Plot FDFI disentanglement diagnostics.

Parameters:
  • diagnostics (mapping) – Diagnostics dictionary from an explainer. Existing keys include latent_independence_median, distribution_fidelity_mmd, latent_independence_label, distribution_fidelity_label, and optionally latent_independence_dcor.

  • feature_names (sequence of str, optional) – Feature names for the latent dCor matrix when displayed.

  • ax (matplotlib.axes.Axes, optional) – Existing axes for the scalar diagnostics bar plot.

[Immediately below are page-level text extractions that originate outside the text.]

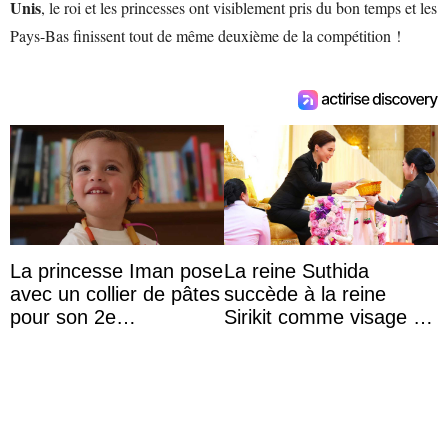
Unis
, le roi et les princesses ont visiblement pris du bon temps et les
Pays-Bas finissent tout de même deuxième de la compétition !
La princesse Iman pose
La reine Suthida
avec un collier de pâtes
succède à la reine
pour son 2e
Sirikit comme visage de
anniversaire
la Journée des femmes
thaïlandaises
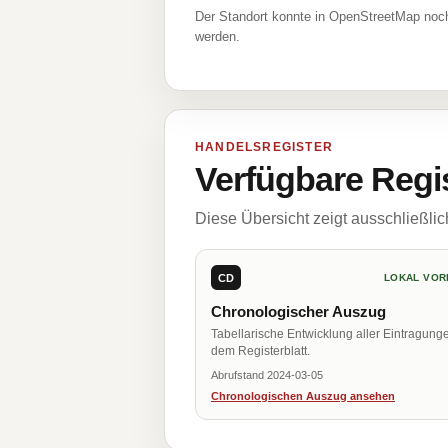
Der Standort konnte in OpenStreetMap noch
werden.
HANDELSREGISTER
Verfügbare Regi
Diese Übersicht zeigt ausschließli
CD
LOKAL VOR
Chronologischer Auszug
Tabellarische Entwicklung aller Eintragung
dem Registerblatt.
Abrufstand 2024-03-05
Chronologischen Auszug ansehen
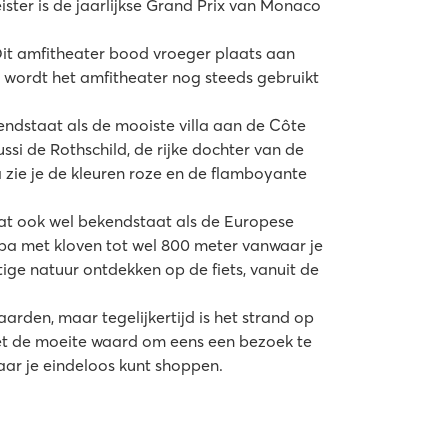
eister is de jaarlijkse Grand Prix van Monaco
 Dit amfitheater bood vroeger plaats aan
 wordt het amfitheater nog steeds gebruikt
endstaat als de mooiste villa aan de Côte
ssi de Rothschild, de rijke dochter van de
a zie je de kleuren roze en de flamboyante
t ook wel bekendstaat als de Europese
opa met kloven tot wel 800 meter vanwaar je
htige natuur ontdekken op de fiets, vanuit de
rden, maar tegelijkertijd is het strand op
het de moeite waard om eens een bezoek te
ar je eindeloos kunt shoppen.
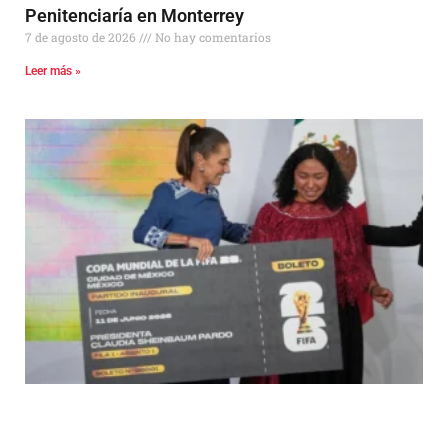
Penitenciaría en Monterrey
7 de agosto de 2026
No hay comentarios
Leer más »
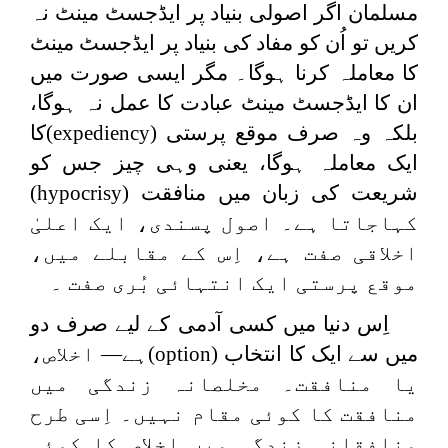
مسلمان اگر اصولی بنیاد پر ایڈجسٹ مینٹ نہ
کریں تو اُن کو مفاد کی بنیاد پر ایڈجسٹ مینٹ
کا معاملہ کرنا ہوگا۔ مگر ایسی صورت میں
ان کا ایڈجسٹ مینٹ عبادت کا عمل نہ ہوگا،
بلکہ وہ صرف موقع پرستی (
expediency
)کا
ایک معاملہ ہوگا، یعنی وہی چیز جس کو
شریعت کی زبان میں منافقت (
hypocrisy
)
کہاجاتا ہے۔ اصول پسندی، ایک اعلیٰ
اخلاقی صفت ہے، اِس کے مقابلے میں،
موقع پرستی ایک انتہائی بُری صفت ۔
اِس دنیا میں کسی آدمی کے لیے صرف دو
میں سے ایک کا انتخاب (
option
)ہے— اخلاص،
یا منافقت۔ مخلصانہ زندگی میں
منافقت کا کوئی مقام نہیں۔ اِسی طرح
منافقانہ زندگی میں اخلاص کا کوئی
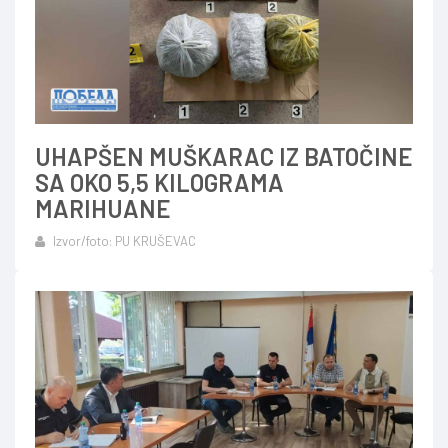
UHAPŠEN MUŠKARAC IZ BATOČINE
SA OKO 5,5 KILOGRAMA
MARIHUANE
Izvor/foto: PU KRUŠEVAC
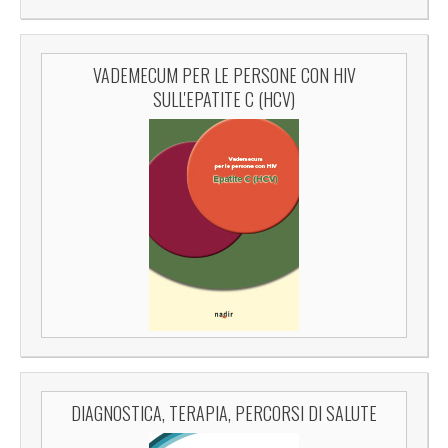
VADEMECUM PER LE PERSONE CON HIV
SULL'EPATITE C (HCV)
DIAGNOSTICA, TERAPIA, PERCORSI DI SALUTE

When omitted and a dCor matrix is available, a two-panel figure is created.

  • show (bool, default=True) – Whether to display the figure via plt.show().

  • savepath (str, optional) – Path where the figure should be saved.

  • **kwargs – Styling options.

Returns:

  • fig (matplotlib.figure.Figure) – The figure object.

  • ax_or_axes (matplotlib.axes.Axes or numpy.ndarray) – The axes object(s).

Examples

>>> diagnostics_plot(explainer.diagnostics, show=False)

confidence_interval_plot accepts dictionaries returned by conf_int(), including feature-level and grouped outputs. diagnostics_plot accepts the shared diagnostics dictionaries exposed by OTExplainer, EOTExplainer, and FlowExplainer.